Another familiar item here is the Suite from Pelléas et Melisande, the incidental music Fauré wrote for Mrs Patrick Campbell’s 1898 London performances of Maeterlinck’s drama. Three of the movements are heard in the composer’s own original piano versions, and Lortie’s playing is gorgeously evocative of both the play’s atmosphere and the contemporary zeitgeist, not least in the gently lilting Sicilienne. A fourth movement (no.2 in the conventional numbering, placed third here) is Alfred Cortot’s arrangement of the Spinning Song, delicate runs giving way to undercurrents of unease.
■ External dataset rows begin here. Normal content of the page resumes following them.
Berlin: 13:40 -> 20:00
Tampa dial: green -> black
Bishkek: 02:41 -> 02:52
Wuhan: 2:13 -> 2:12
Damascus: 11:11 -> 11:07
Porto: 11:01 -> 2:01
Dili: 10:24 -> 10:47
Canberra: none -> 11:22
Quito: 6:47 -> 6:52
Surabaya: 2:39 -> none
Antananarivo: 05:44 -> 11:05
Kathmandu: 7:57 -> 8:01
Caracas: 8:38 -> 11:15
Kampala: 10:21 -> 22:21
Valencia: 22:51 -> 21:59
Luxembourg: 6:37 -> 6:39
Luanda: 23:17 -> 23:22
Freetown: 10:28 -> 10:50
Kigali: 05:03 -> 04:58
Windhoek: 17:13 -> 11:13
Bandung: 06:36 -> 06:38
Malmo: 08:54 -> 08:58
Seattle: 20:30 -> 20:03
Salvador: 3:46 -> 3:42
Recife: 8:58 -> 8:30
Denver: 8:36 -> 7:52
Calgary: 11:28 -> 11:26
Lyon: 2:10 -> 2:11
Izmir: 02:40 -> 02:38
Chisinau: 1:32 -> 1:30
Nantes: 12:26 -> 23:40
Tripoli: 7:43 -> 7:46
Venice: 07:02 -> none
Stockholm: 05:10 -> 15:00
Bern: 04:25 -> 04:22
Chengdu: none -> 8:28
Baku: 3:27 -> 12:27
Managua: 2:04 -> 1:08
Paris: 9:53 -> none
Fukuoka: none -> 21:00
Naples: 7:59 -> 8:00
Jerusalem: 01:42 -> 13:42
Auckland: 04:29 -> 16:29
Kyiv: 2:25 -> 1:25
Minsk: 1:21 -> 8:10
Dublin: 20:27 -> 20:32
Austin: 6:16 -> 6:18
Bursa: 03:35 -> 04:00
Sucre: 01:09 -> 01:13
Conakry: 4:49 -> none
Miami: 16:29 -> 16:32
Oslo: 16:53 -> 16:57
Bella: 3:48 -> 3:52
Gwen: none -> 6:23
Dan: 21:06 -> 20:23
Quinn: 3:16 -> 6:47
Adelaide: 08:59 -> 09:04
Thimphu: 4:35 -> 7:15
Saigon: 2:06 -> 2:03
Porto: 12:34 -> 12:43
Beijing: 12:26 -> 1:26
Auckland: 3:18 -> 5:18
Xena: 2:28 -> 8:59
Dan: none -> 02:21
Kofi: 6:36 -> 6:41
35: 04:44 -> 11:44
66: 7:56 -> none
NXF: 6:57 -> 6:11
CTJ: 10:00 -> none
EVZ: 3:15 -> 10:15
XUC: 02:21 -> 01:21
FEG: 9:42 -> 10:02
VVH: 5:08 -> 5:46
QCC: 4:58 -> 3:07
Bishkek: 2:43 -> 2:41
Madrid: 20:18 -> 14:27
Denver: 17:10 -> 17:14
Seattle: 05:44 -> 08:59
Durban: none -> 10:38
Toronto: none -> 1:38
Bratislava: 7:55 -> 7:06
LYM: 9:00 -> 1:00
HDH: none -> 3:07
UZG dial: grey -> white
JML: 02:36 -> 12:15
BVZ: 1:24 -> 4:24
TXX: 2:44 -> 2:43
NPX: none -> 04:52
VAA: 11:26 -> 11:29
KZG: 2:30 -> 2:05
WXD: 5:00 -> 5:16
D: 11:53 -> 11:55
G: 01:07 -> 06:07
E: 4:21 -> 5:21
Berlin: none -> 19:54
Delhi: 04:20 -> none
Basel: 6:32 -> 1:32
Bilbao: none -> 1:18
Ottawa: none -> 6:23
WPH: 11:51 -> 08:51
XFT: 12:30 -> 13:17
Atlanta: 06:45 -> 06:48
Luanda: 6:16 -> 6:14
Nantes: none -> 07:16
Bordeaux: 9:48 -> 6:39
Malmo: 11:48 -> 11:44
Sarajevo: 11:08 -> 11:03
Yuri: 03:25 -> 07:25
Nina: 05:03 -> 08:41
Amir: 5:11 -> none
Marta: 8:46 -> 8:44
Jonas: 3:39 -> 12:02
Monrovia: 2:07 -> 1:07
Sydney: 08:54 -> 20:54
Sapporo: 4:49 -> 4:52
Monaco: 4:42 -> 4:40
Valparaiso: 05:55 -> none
The meat of Lortie’s recital, however, comes in the ‘real’ piano works. Two forms that were particularly close to Fauré’s heart were the Nocturne and the Barcarolle, which he imbued with his own subtly daring harmonies and textures to remove any hint of pre-existing templates. Here Lortie presents Nocturnes nos 4 and 6 and Barcarolles 5, 6 and 7 with matchless sensitivity. The impassioned E flat Barcarolle, op.70, and the D flat Nocturne, op.63, with its magically iridescent central section, are particularly fine under Lortie’s hands, demonstrating the expressive depths of Fauré’s music at the height of his maturity.
Arguably the real highlight here, for connoisseurs at least, is the closing collection of the nine Préludes, op.103, which were among Fauré’s last piano works. Their harmonic complexities are matched here by playing of real insight as well as technical skill, the latter evident particularly in the virtuosic nos 2 in C sharp minor and 5 in D minor. But it is the elusive final Prélude, an E minor Largo, that lingers longest after the disc has stopped playing, seemingly opening up onto uncharted vistas. Here, as elsewhere on this disc, Lortie achieves enviable expressive depth without resorting to extremes – model playing for this repertoire.
There are excellent, detailed notes from French music expert Roger Nichols, a short note from Lortie himself (in which he dedicates the disc to his late teacher Yvonne Hubert, herself a Fauré pupil), and admirable recorded presence for Lortie’s Fazioli piano. In short, this is a mightily impressive start to what promises to be an exceptionally interesting series.